Киреевы
— От совершенства далеки, это верно! Но все же на моторах Родченко прошли без посадки около восьми тысяч километров, — бросил реплику Васильев.
— Да, прошли, — подхватил Глинский, — но как прошли? На высоте отказал турбокомпрессор и один мотор совсем вышел из строя. Одновременно упало масляное давление. Масло пенилось, выбивалось, и в результате его израсходовано в пять раз больше нормы. Если бы не блестящее мастерство такого опытного летчика, как Николай Николаевич Киреев, машина никогда бы не дотянула до своего аэродрома. В лучшем случае полет окончился бы вынужденной посадкой.
Глинский сделал паузу, ожидая возражений, но все молчали. Тогда он продолжил:
— Мы все заинтересованы в расцвете нашего моторостроения, в совершенных авиадизелях. И они у нас будут, в этом сомневаться не приходится. Но дизельный мотор Родченко настолько несовершенен, что ложится тяжелым бременем на наш завод и тормозит выпуск мотора конструкции Семенова. Присутствующим здесь известно, что конструктор Семенов создал хороший бензиновый мотор, который еще месяц тому назад должны были послать на госиспытания. Это не удалось сделать только из-за того, что возились с моторами Родченко.

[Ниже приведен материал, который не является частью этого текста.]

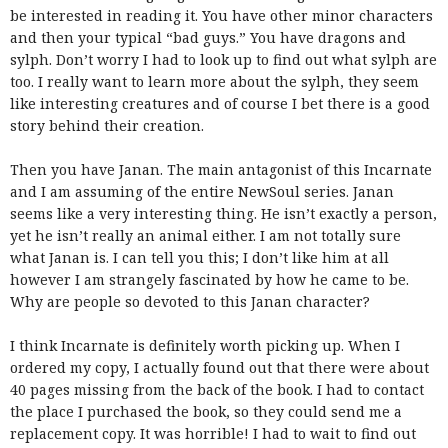
be interested in reading it. You have other minor characters
and then your typical “bad guys.” You have dragons and
sylph. Don’t worry I had to look up to find out what sylph are
too. I really want to learn more about the sylph, they seem
like interesting creatures and of course I bet there is a good
story behind their creation.
Then you have Janan. The main antagonist of this Incarnate
and I am assuming of the entire NewSoul series. Janan
seems like a very interesting thing. He isn’t exactly a person,
yet he isn’t really an animal either. I am not totally sure
what Janan is. I can tell you this; I don’t like him at all
however I am strangely fascinated by how he came to be.
Why are people so devoted to this Janan character?
I think Incarnate is definitely worth picking up. When I
ordered my copy, I actually found out that there were about
40 pages missing from the back of the book. I had to contact
the place I purchased the book, so they could send me a
replacement copy. It was horrible! I had to wait to find out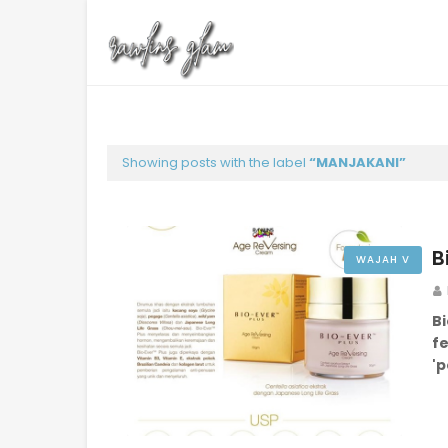
Showing posts with the label
MANJAKANI
B
WAJAH V
B
f
'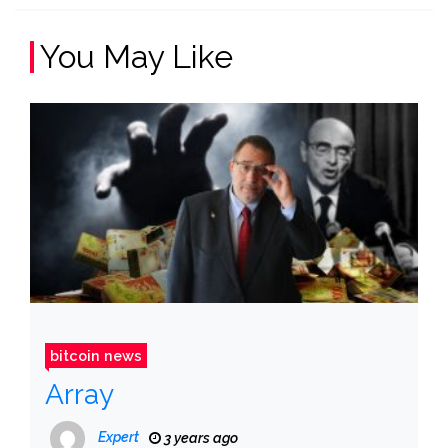
You May Like
bitcoin news
Array
Expert
3 years ago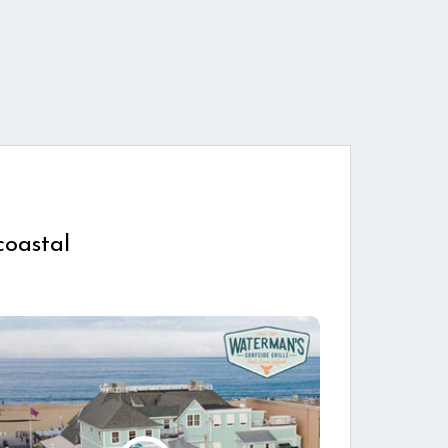
coastal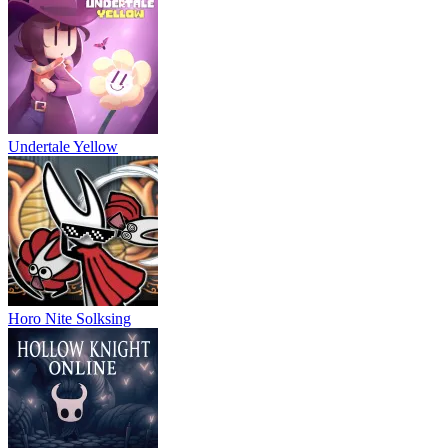
Undertale Yellow
Horo Nite Solksing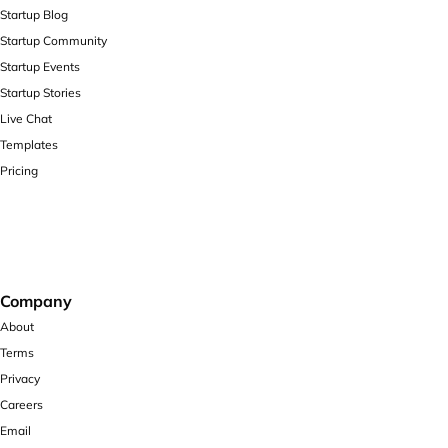
Startup Blog
Startup Community
Startup Events
Startup Stories
Live Chat
Templates
Pricing
Company
About
Terms
Privacy
Careers
Email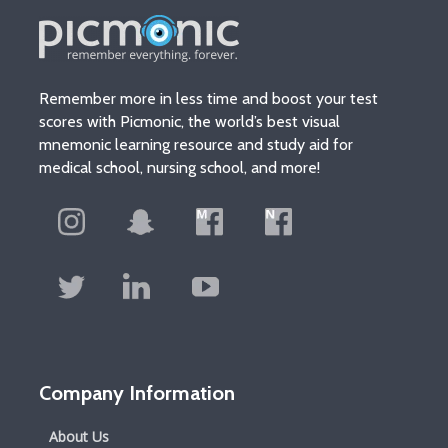
Remember more in less time and boost your test
scores with Picmonic, the world’s best visual
mnemonic learning resource and study aid for
medical school, nursing school, and more!
Company Information
About Us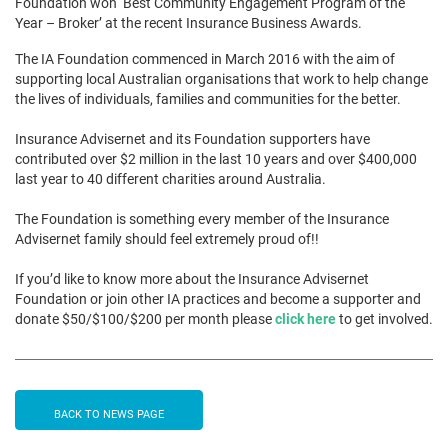
Foundation won ‘Best Community Engagement Program of the
Year – Broker’ at the recent Insurance Business Awards.
The IA Foundation commenced in March 2016 with the aim of
supporting local Australian organisations that work to help change
the lives of individuals, families and communities for the better.
Insurance Advisernet and its Foundation supporters have
contributed over $2 million in the last 10 years and over $400,000
last year to 40 different charities around Australia.
The Foundation is something every member of the Insurance
Advisernet family should feel extremely proud of!!
If you’d like to know more about the Insurance Advisernet
Foundation or join other IA practices and become a supporter and
donate $50/$100/$200 per month please
click here
to get involved.
BACK TO NEWS PAGE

Наркомат разрешил нам строить авиадизель, но в план его не включил, обещал выделить специальные средства — и до сих пор не дал ни копейки. А мотор Родченко обходится заводу недешево. Более трех лет тратятся ценные материалы, деньги, заняты лучшие рабочие, а конца не видно. Это крепко бьет по экспериментальному цеху. Почти целая бригада занята моторами Родченко. Случалось, уже собранный мотор разбирали из-за изменений, внесенных в его конструкцию. В авиадизеле то и дело обнаруживаются отдельные дефекты, и приходится менять детали. У механического цеха большая дополнительная нагрузка, поэтому он уже несколько раз запаздывал с выполнением основного задания. Разве это допустимо? Каждый цех должен работать с такой же точностью, как движение поездов. Мотор Родченко «маневрирует на боковых путях», но своими неожиданными авариями он врывается в график главного пути. Результат печальный! Правильно, Чеботарев?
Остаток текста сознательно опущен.